Il n'avait pas le droit légal d'entrer à Cuba, mais cela est arrivé : L'embrassade triste d'un petit-fils qui a ému l'exil



Rassemblement de CubainsFoto © @kevingr1996 / TikTok

Une vidéo émotive partagée sur TikTok a touché des milliers de Cubains, à l'intérieur et à l'extérieur de l'île. Sur les images, un jeune homme prend dans ses bras sa grand-mère en pleurant, après des années sans pouvoir la voir en raison des restrictions imposées par le régime cubain.

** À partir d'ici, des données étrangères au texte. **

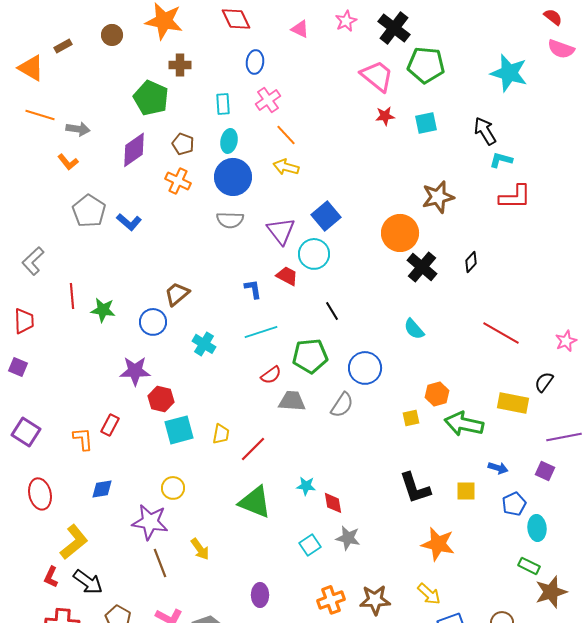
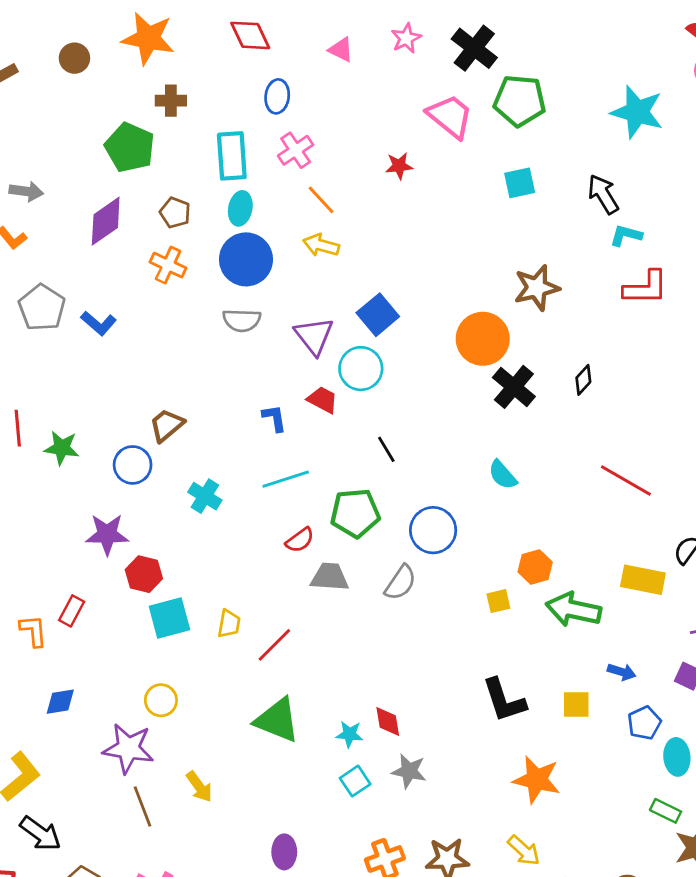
cyan rectangle: (223, 104) -> (232, 156), size x1.6
red star: (385, 116) -> (399, 166), moved
cyan star: (306, 486) -> (349, 734), moved

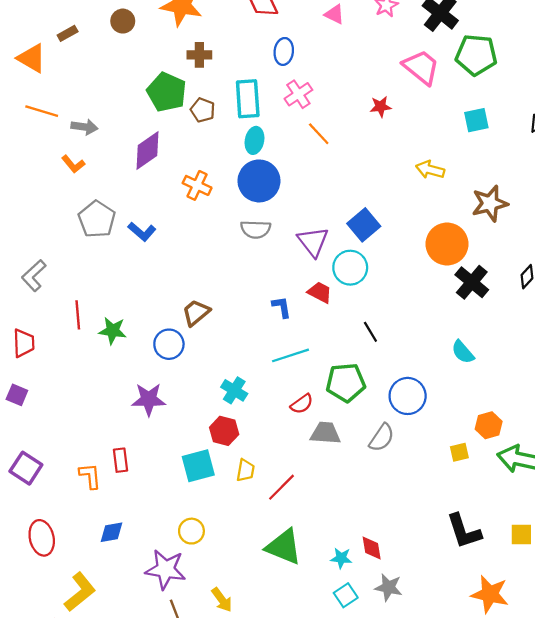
brown pentagon: (175, 213) -> (203, 110), moved
yellow arrow: (321, 245) -> (430, 170), moved
cyan cross: (205, 496) -> (234, 390), moved
red hexagon: (144, 574) -> (224, 431), moved
red rectangle: (72, 611) -> (121, 460), turned -35

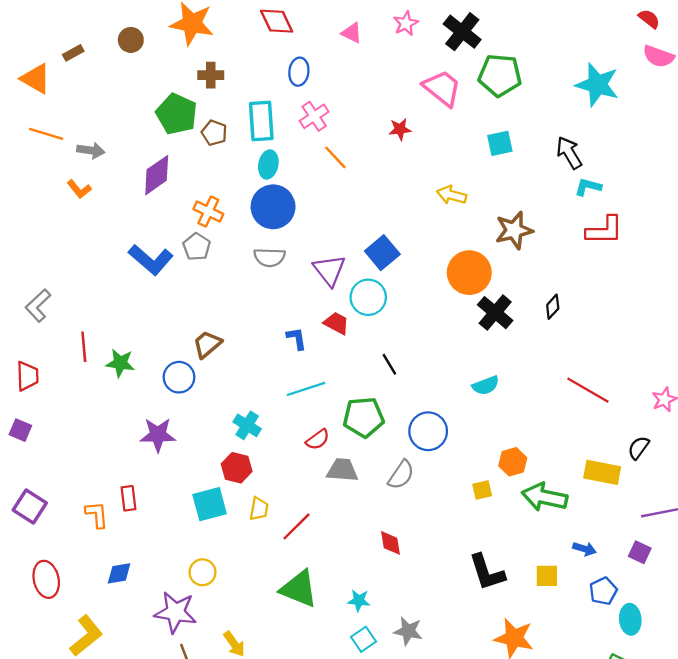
gray pentagon: (97, 219) -> (197, 247), moved, size x0.7
blue L-shape: (142, 232) -> (151, 260), size x1.5
cyan semicircle: (463, 352) -> (486, 385), turned -70
red diamond: (372, 548) -> (391, 543), moved

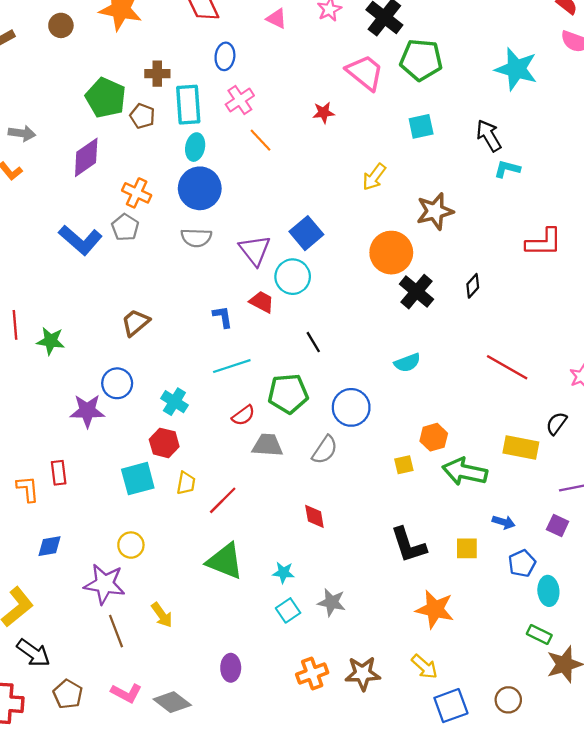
brown cross: (211, 75) -> (157, 74), moved
yellow arrow: (452, 195) -> (374, 177), turned -68
red L-shape: (604, 230) -> (544, 242), moved
blue circle: (179, 377) -> (117, 383), moved

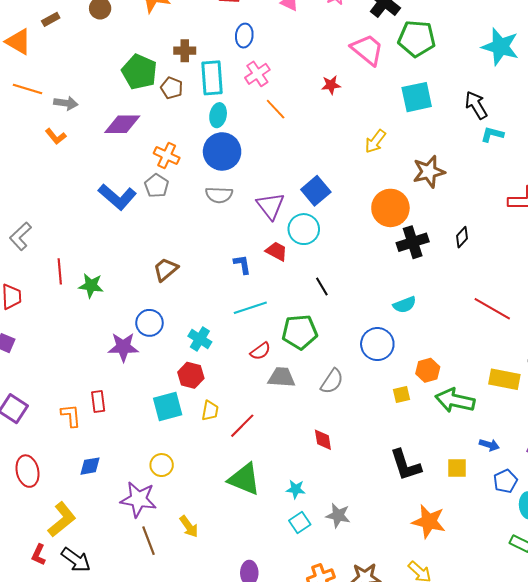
cyan square: (421, 126) -> (417, 97), size x1.4
purple diamond: (86, 157) -> (122, 124), turned 36
black cross: (417, 292) -> (413, 242), turned 32
blue circle: (351, 407) -> (377, 344), moved

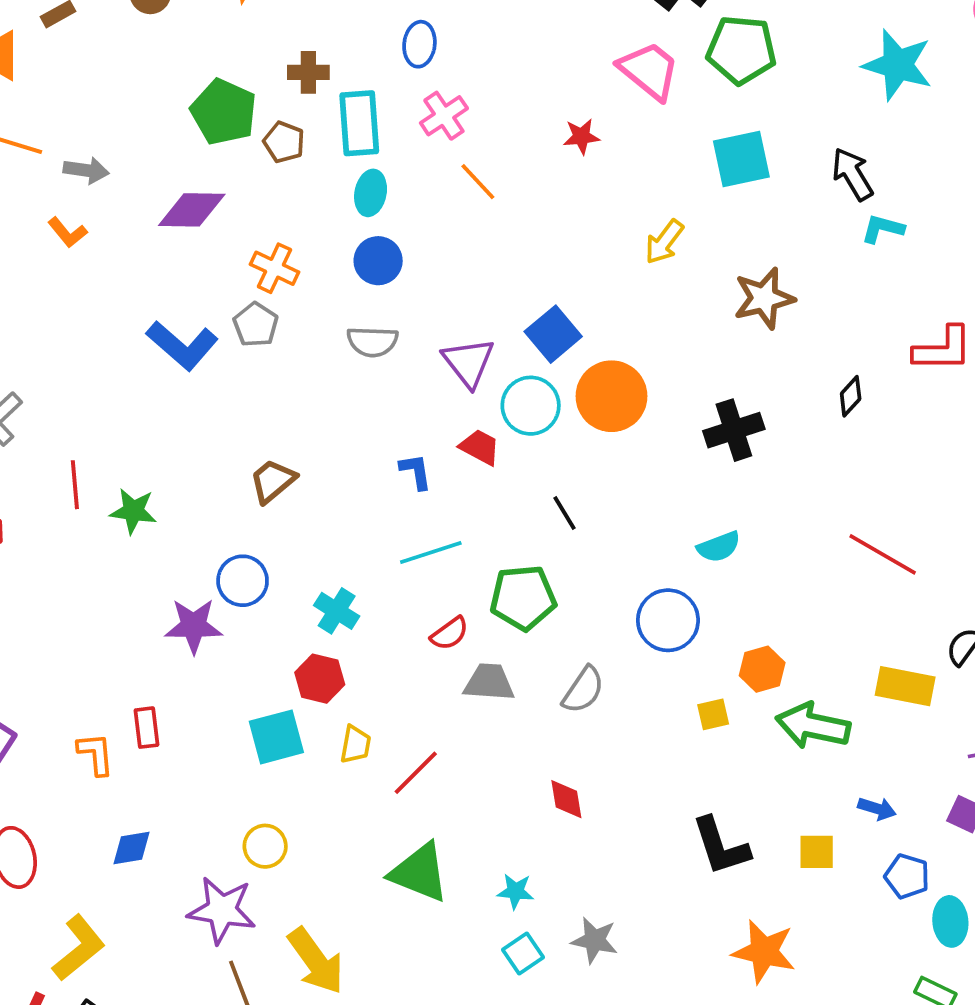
blue circle: (222, 151) -> (378, 261), size x0.7
orange circle: (390, 208) -> (612, 396), moved
black diamond: (462, 237) -> (851, 396), moved
blue pentagon: (505, 481) -> (907, 876), turned -30
yellow arrow: (189, 527) -> (316, 961), size x1.6

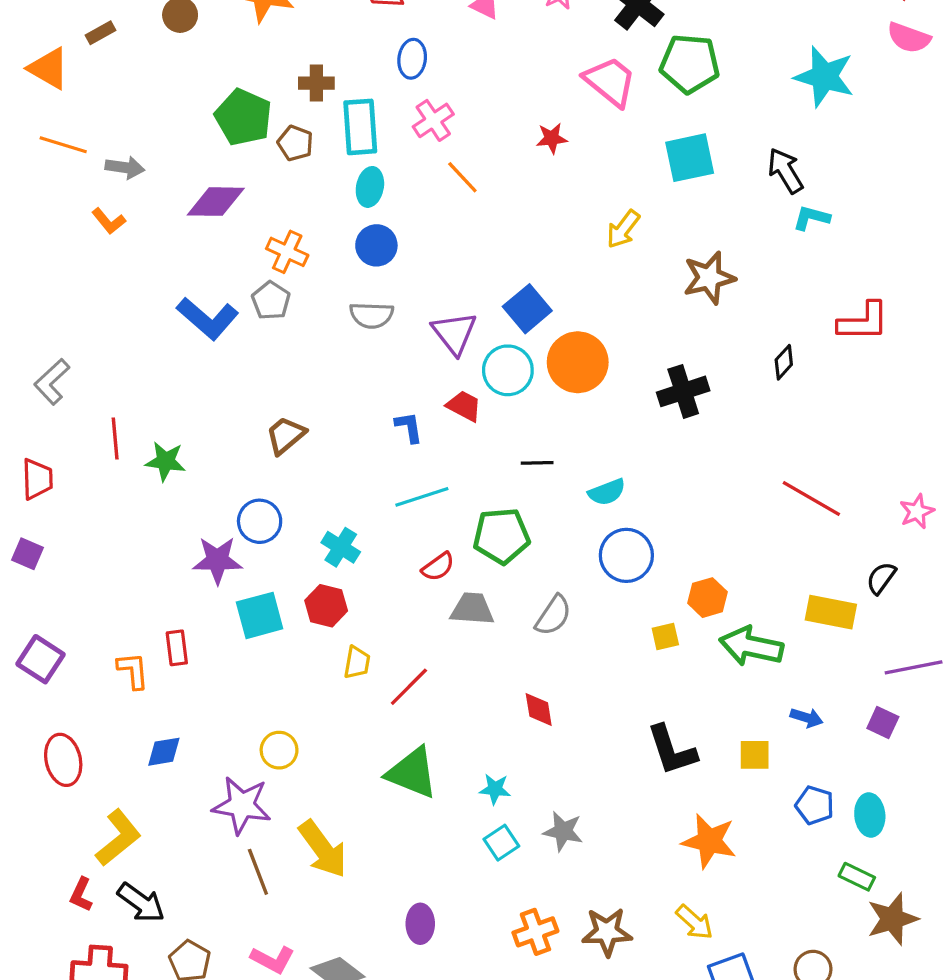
black line: (564, 513) -> (537, 463), turned -60
cyan semicircle: (719, 547) -> (607, 492), moved
cyan square: (276, 737) -> (260, 615), moved
blue pentagon: (907, 876) -> (815, 805), moved

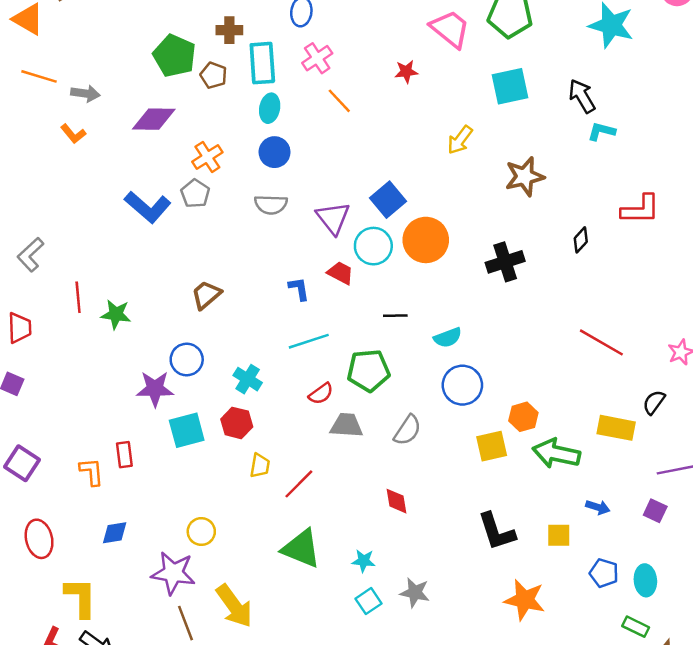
orange cross: (287, 252) -> (207, 157), turned 32
yellow square: (665, 636) -> (492, 446), size x1.5
yellow L-shape: (118, 838) -> (81, 597), turned -51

« Je n'avais pas le droit légal d'entrer à Cuba ; j'avais une raison humaine : elle », a écrit l'utilisateur @kevingr1996 en légende de la publication, qui cumule déjà des centaines de milliers de vues et de commentaires empreints de nostalgie et de douleur.

L'auteur de la vidéo a expliqué qu'il ne pouvait pas retourner dans son propre pays "en raison d'une politique absurde", en faisant allusion aux normes migratoires qui empêchent de nombreux Cubains exilés ou résidents à l'étranger d'entrer sur l'île, même pour rendre visite à des proches malades ou âgés.

Le retrouvailles, filmées dans ce qui semble être une modeste maison à Cuba, montrent le moment où le petit-fils se penche pour embrasser sa grand-mère en fauteuil roulant. Elle, visiblement émue, le serre fort dans ses bras tandis qu'ils pleurent tous les deux.

«Tu l'as embrassée pour tous ceux qui n'ont plus jamais pu embrasser une grand-mère laissée à Cuba», a commenté une utilisatrice, reflétant le sentiment partagé d'une génération séparée par l'émigration et les politiques du régime.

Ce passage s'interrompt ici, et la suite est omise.